Terminating this short digression, I revert to my subject by summing up the results of our examination of sexual associations among the animals.

In regard to marriage, as well as to the family, nature has no preference; all means are welcome to her, provided the species profits by them, or, at least, does not suffer too much from them.

We find amongst animals temporary unions, at the close of which the male ceases absolutely to care for the female; but we also find, especially among birds, numbers of lasting unions, for which the word marriage is not too exalted. It does not appear that polyandry—that is, a durable society between one female and many males—has been practised by animals. The female, nearly always weaker than the male, could not reduce a number of them to sexual servitude, and the latter have never been tempted to share one female systematically. On the contrary, they are often polygamous. But it is especially amongst mammals that polygamy is common, and it must often have had its raison d’être either in the sexual proportion of births, or in a greater mortality of males. These are reasons I shall have to refer to later, in speaking of human polygamy.
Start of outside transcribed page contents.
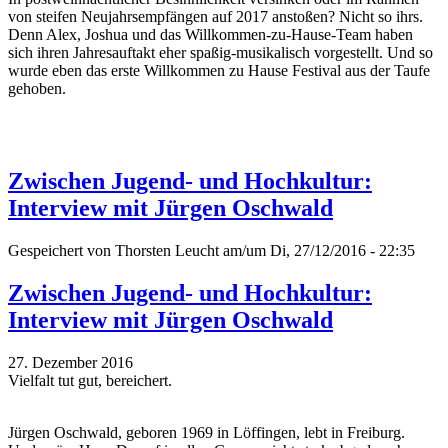
von steifen Neujahrsempfängen auf 2017 anstoßen? Nicht so ihrs.
Denn Alex, Joshua und das Willkommen-zu-Hause-Team haben
sich ihren Jahresauftakt eher spaßig-musikalisch vorgestellt. Und so
wurde eben das erste Willkommen zu Hause Festival aus der Taufe
gehoben.
Zwischen Jugend- und Hochkultur:
Interview mit Jürgen Oschwald
Gespeichert von
Thorsten Leucht
am/um Di, 27/12/2016 - 22:35
Zwischen Jugend- und Hochkultur:
Interview mit Jürgen Oschwald
27. Dezember 2016
Vielfalt tut gut, bereichert.
Jürgen Oschwald, geboren 1969 in Löffingen, lebt in Freiburg.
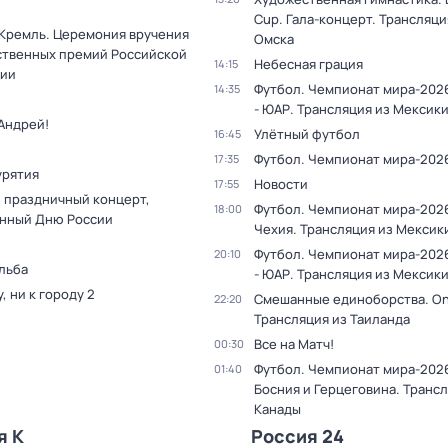
Cup. Гала-концерт. Трансляци
 Кремль. Церемония вручения
Омска
ственных премий Российской
Небесная грация
14:15
ии
Футбол. Чемпионат мира-202
14:35
- ЮАР. Трансляция из Мексик
Андрей!
Улётный футбол
16:45
Футбол. Чемпионат мира-202
17:35
урятия
Новости
17:55
 праздничный концерт,
Футбол. Чемпионат мира-2026
18:00
нный Дню России
Чехия. Трансляция из Мексик
Футбол. Чемпионат мира-202
20:10
льба
- ЮАР. Трансляция из Мексик
у, ни к городу 2
Смешанные единоборства. On
22:20
Трансляция из Таиланда
Все на Матч!
00:30
Футбол. Чемпионат мира-2026
01:40
Босния и Герцеговина. Трансл
Канады
я К
Россия 24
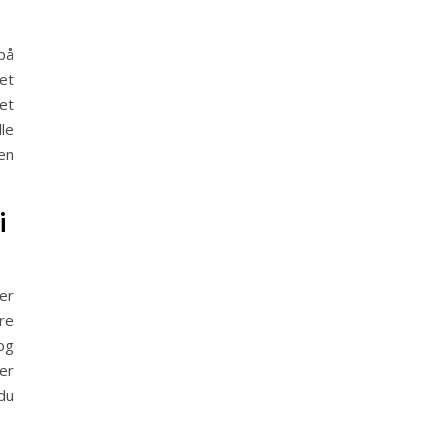
på
et
et
le
en
i
er
re
og
er
du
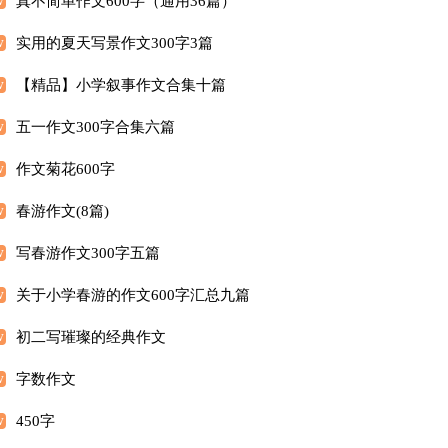
真不简单作文600字（通用36篇）
实用的夏天写景作文300字3篇
【精品】小学叙事作文合集十篇
五一作文300字合集六篇
作文菊花600字
春游作文(8篇)
写春游作文300字五篇
关于小学春游的作文600字汇总九篇
初二写璀璨的经典作文
字数作文
450字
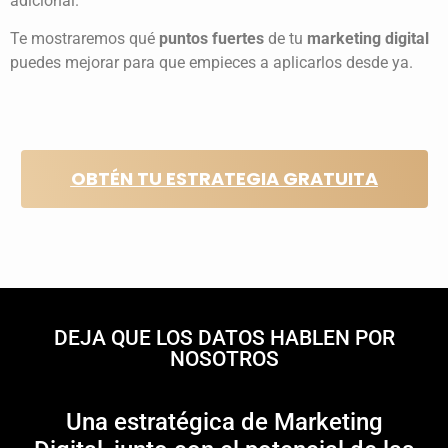
adicional.
Te mostraremos qué
puntos fuertes
de tu
marketing digital
puedes mejorar para que empieces a aplicarlos desde ya.
OBTÉN TU ESTRATEGIA GRATUITA
DEJA
QUE LOS DATOS HABLEN
POR
NOSOTROS
Una estratégica de Marketing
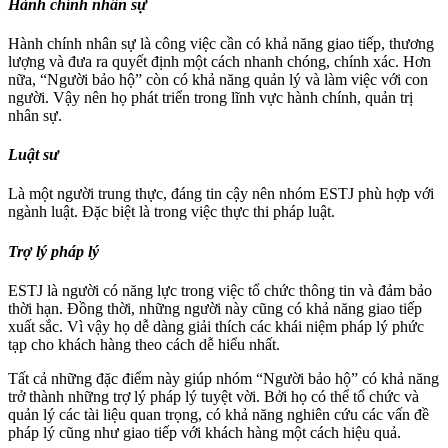
Hành chính nhân sự
Hành chính nhân sự là công việc cần có khả năng giao tiếp, thương
lượng và đưa ra quyết định một cách nhanh chóng, chính xác. Hơn
nữa, “Người bảo hộ” còn có khả năng quản lý và làm việc với con
người. Vậy nên họ phát triển trong lĩnh vực hành chính, quản trị
nhân sự.
Luật sư
Là một người trung thực, đáng tin cậy nên nhóm ESTJ phù hợp với
ngành luật. Đặc biệt là trong việc thực thi pháp luật.
Trợ lý pháp lý
ESTJ là người có năng lực trong việc tổ chức thông tin và đảm bảo
thời hạn. Đồng thời, những người này cũng có khả năng giao tiếp
xuất sắc. Vì vậy họ dễ dàng giải thích các khái niệm pháp lý phức
tạp cho khách hàng theo cách dễ hiểu nhất.
Tất cả những đặc điểm này giúp nhóm “Người bảo hộ” có khả năng
trở thành những trợ lý pháp lý tuyệt vời. Bởi họ có thể tổ chức và
quản lý các tài liệu quan trọng, có khả năng nghiên cứu các vấn đề
pháp lý cũng như giao tiếp với khách hàng một cách hiệu quả.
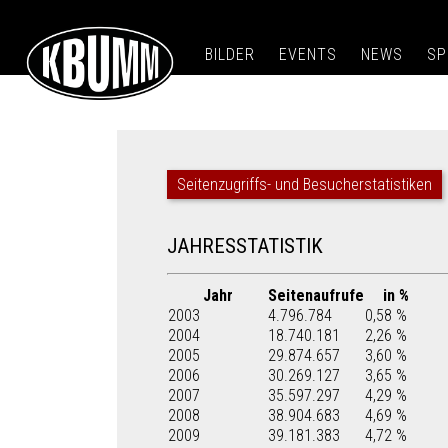
BILDER
EVENTS
NEWS
SP
Seitenzugriffs- und Besucherstatistiken
JAHRESSTATISTIK
Jahr
Seitenaufrufe
in %
2003
4.796.784
0,58 %
2004
18.740.181
2,26 %
2005
29.874.657
3,60 %
2006
30.269.127
3,65 %
2007
35.597.297
4,29 %
2008
38.904.683
4,69 %
2009
39.181.383
4,72 %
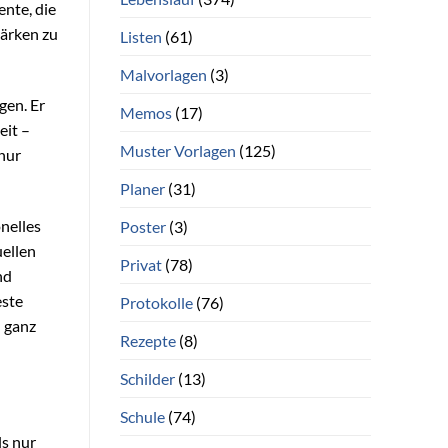
ente, die
tärken zu
Listen
(61)
Malvorlagen
(3)
gen. Er
Memos
(17)
eit –
Muster Vorlagen
(125)
 nur
Planer
(31)
nelles
Poster
(3)
uellen
Privat
(78)
nd
este
Protokolle
(76)
d ganz
Rezepte
(8)
Schilder
(13)
Schule
(74)
ls nur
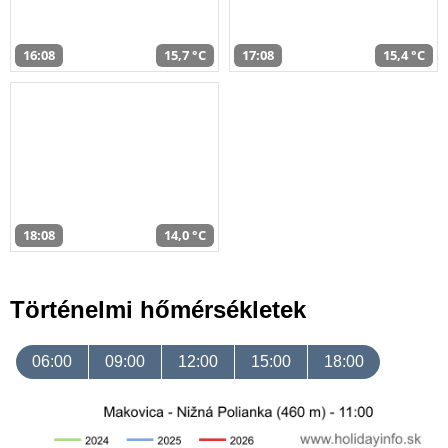
16:08
15,7 °C
17:08
15,4 °C
18:08
14,0 °C
Történelmi hőmérsékletek
06:00
09:00
12:00
15:00
18:00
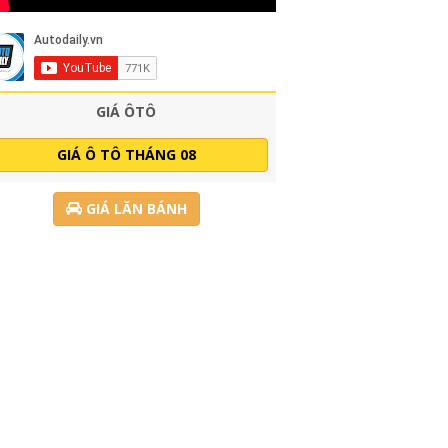
GIÁ ÔTÔ
GIÁ Ô TÔ THÁNG 08
GIÁ LĂN BÁNH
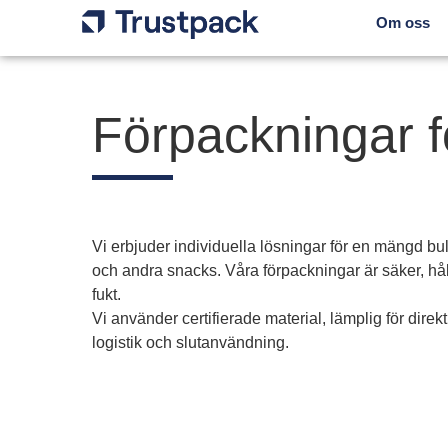
Om oss
Förpackningar f
Vi erbjuder individuella lösningar för en mängd bu
och andra snacks. Våra förpackningar är säker, hål
fukt.
Vi använder certifierade material, lämplig för direk
logistik och slutanvändning.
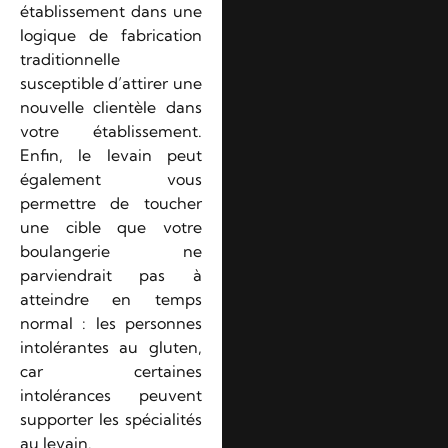
établissement dans une
logique de fabrication
traditionnelle
susceptible d’attirer une
nouvelle clientèle dans
votre établissement.
Enfin, le levain peut
également vous
permettre de toucher
une cible que votre
boulangerie ne
parviendrait pas à
atteindre en temps
normal : les personnes
intolérantes au gluten,
car certaines
intolérances peuvent
supporter les spécialités
au levain.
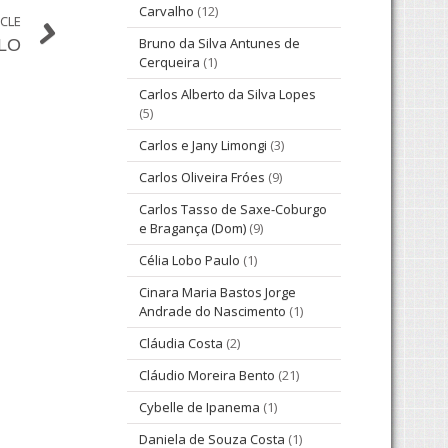
Carvalho
(12)
ICLE
Bruno da Silva Antunes de
LO
Cerqueira
(1)
Carlos Alberto da Silva Lopes
(5)
Carlos e Jany Limongi
(3)
Carlos Oliveira Fróes
(9)
Carlos Tasso de Saxe-Coburgo
e Bragança (Dom)
(9)
Célia Lobo Paulo
(1)
Cinara Maria Bastos Jorge
Andrade do Nascimento
(1)
Cláudia Costa
(2)
Cláudio Moreira Bento
(21)
Cybelle de Ipanema
(1)
Daniela de Souza Costa
(1)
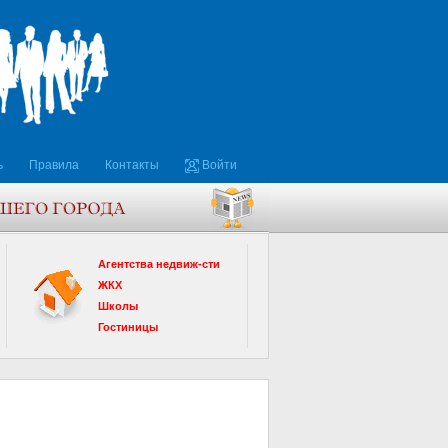
ь
Правила
Контакты
Войти
Агентства недвиж-сти
ЖКХ
Школы
Гостиницы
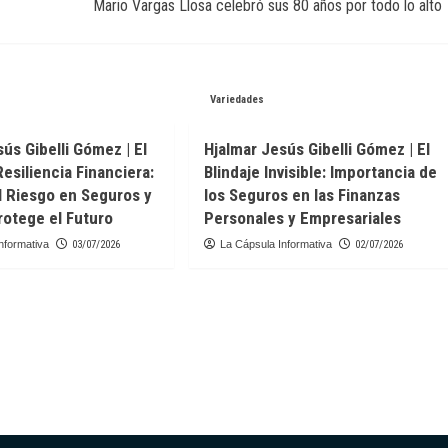
Mario Vargas Llosa celebró sus 80 años por todo lo alto
Variedades
ús Gibelli Gómez | El
Hjalmar Jesús Gibelli Gómez | El
Resiliencia Financiera:
Blindaje Invisible: Importancia de
l Riesgo en Seguros y
los Seguros en las Finanzas
otege el Futuro
Personales y Empresariales
nformativa
03/07/2026
La Cápsula Informativa
02/07/2026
But if polygamy is frequent with mammals, it is far from being the conjugal régime universally adopted; monogamy is common, and is sometimes accompanied by so much devotion, that it would serve as an example to human monogamists.

It is important also to notice that, in regard to animals, the mode of sexual association may vary without much difficulty. No species is of necessity and always restricted to such or such a form of sexual union. An animal belonging to a species habitually monogamous may very easily become polygamous. In short, there does not seem to be any relation between the degree of intelligence in a species and its conjugal customs.

In the following chapters it will be seen that, in great measure, these observations do not apply exclusively to animals.